Exercise goal: Each record should appear again in the response exactly as it does in the original.
(Beginning of Entries supplied)
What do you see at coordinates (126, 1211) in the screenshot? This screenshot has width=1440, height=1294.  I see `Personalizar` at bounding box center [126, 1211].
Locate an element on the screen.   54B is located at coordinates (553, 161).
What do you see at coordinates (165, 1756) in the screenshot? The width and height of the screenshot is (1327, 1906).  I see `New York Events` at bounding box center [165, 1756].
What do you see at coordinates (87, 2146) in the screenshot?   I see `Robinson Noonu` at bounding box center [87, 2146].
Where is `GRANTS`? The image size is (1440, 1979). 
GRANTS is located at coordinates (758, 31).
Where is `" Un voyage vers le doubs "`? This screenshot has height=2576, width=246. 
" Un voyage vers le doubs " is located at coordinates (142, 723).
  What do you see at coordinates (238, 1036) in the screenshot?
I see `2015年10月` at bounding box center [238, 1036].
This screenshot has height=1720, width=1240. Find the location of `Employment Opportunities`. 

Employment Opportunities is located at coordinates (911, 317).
(End of Entries supplied)
Solution for this task:
What do you see at coordinates (126, 1211) in the screenshot? This screenshot has width=1440, height=1294.  I see `Personalizar` at bounding box center [126, 1211].
Locate an element on the screen.   54B is located at coordinates (553, 161).
What do you see at coordinates (165, 1756) in the screenshot? The width and height of the screenshot is (1327, 1906).  I see `New York Events` at bounding box center [165, 1756].
What do you see at coordinates (87, 2146) in the screenshot?   I see `Robinson Noonu` at bounding box center [87, 2146].
Where is `GRANTS`? The image size is (1440, 1979). 
GRANTS is located at coordinates (758, 31).
Where is `" Un voyage vers le doubs "`? This screenshot has height=2576, width=246. 
" Un voyage vers le doubs " is located at coordinates (142, 723).
  What do you see at coordinates (238, 1036) in the screenshot?
I see `2015年10月` at bounding box center [238, 1036].
This screenshot has height=1720, width=1240. Find the location of `Employment Opportunities`. 

Employment Opportunities is located at coordinates (911, 317).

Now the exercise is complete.